Most of V(Ⅲ) is oxidized to V(Ⅳ) and V(Ⅴ); vanadium is released because of the destroy of clay lattices and almost no carbon exists (0.06% in this work). It is much easier to leach vanadium from residues due to the oxidation and transformation of vanadium. Besides, the acid consumption is largely reduced; the leaching temperature is lower; and the necessary leaching time is shorter. In the leaching process, the main chemical reactions for vanadium in the leaching process are as follows[13]:

MVO₃+H⁺=VO²⁺+M⁺+H₂O                    (3)

V₂O₅+H₂SO₄=(VO₂)₂SO₄+H₂O                 (4)

V₂O₄+H₂SO₄=2VOSO₄+2H₂O                  (5)

In Eq. (1), M is Al, Mg and Fe; and M⁺ is Al³⁺, Mg²⁺, Fe²⁺ and Fe³⁺.

Compared with DL, RL can realize higher leaching rate of vanadium, greatly decrease the concentration of sulfuric acid, lower the leaching temperature and shorten the leaching time. According to Eq. (3), impurities such as Al, Fe and Mg are leached along with the vanadium, and Si are leached plentifully. These impurities will influence the preparation of vanadium pentoxide. A lower sulfuric acid concentration means less impurities existing in the leaching solution, which is beneficial to the purification of leaching solution and obtaining high quality vanadium pentoxide. Therefore, it is necessary to get a good roasting effect to lower the sulfuric acid concentration. Moreover, the good roasting effect is obtained by oxidation roasting process without additives, which is friendly to environment.

4 Conclusions

1) In the process of direct leaching from residue, to achieve a leaching rate of 74.49%, H₂SO₄ concentration of up to 5.4%, leaching temperature of 90 ℃ and leaching time of 8 h are necessary reaction factors.
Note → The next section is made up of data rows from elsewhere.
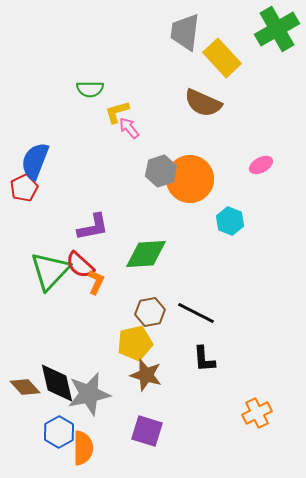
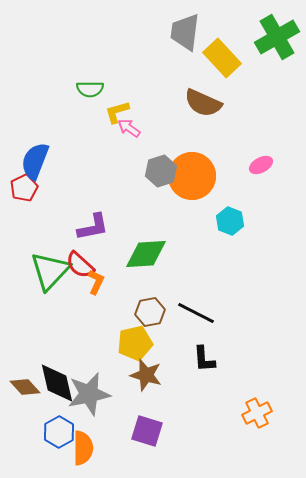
green cross: moved 8 px down
pink arrow: rotated 15 degrees counterclockwise
orange circle: moved 2 px right, 3 px up
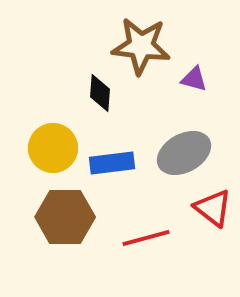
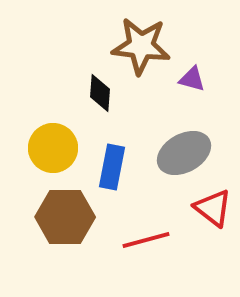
purple triangle: moved 2 px left
blue rectangle: moved 4 px down; rotated 72 degrees counterclockwise
red line: moved 2 px down
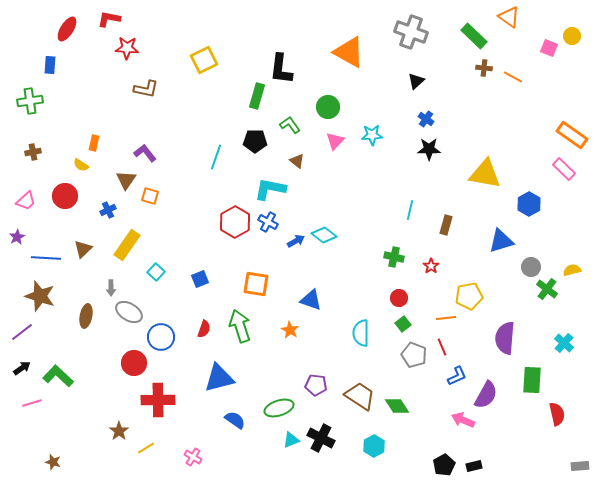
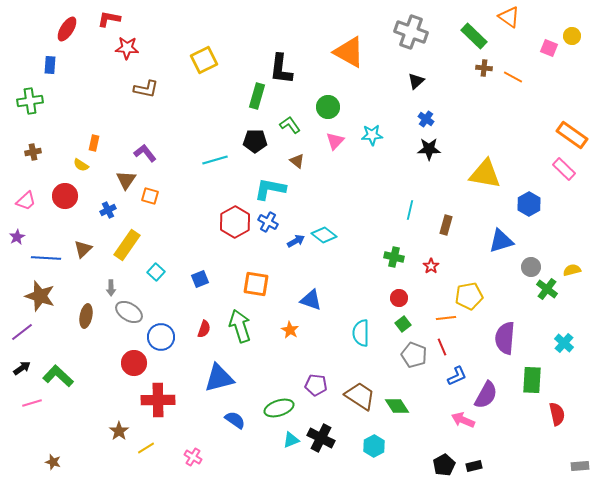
cyan line at (216, 157): moved 1 px left, 3 px down; rotated 55 degrees clockwise
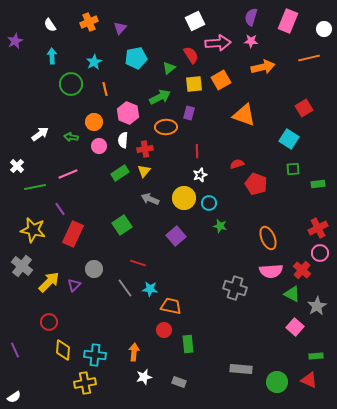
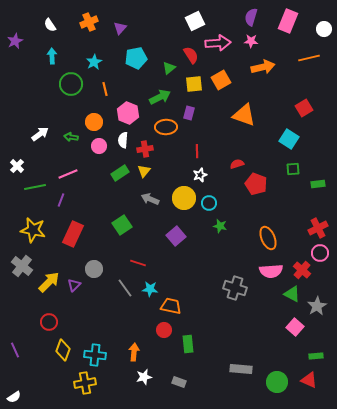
purple line at (60, 209): moved 1 px right, 9 px up; rotated 56 degrees clockwise
yellow diamond at (63, 350): rotated 15 degrees clockwise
After a roasting treatment at the optimum condition of 950 ℃ at 1 h, as much as 76.88% vanadium can be leached under the experiment condition of H₂SO₄ of 0.45%, liquid-to-solid ratio of 2 mL/g, reaction temperature of 30 ℃, and reaction time of 1 h.

2) Leaching after a roasting treatment is an efficient way to leach vanadium from residue of stone coal that comes from power generation, which has some advantages such as high recovery, low economic cost and less impurities in leaching solution.

3) The combustion of carbon, oxidation and transformation of vanadium contribute to the change of leaching conditions.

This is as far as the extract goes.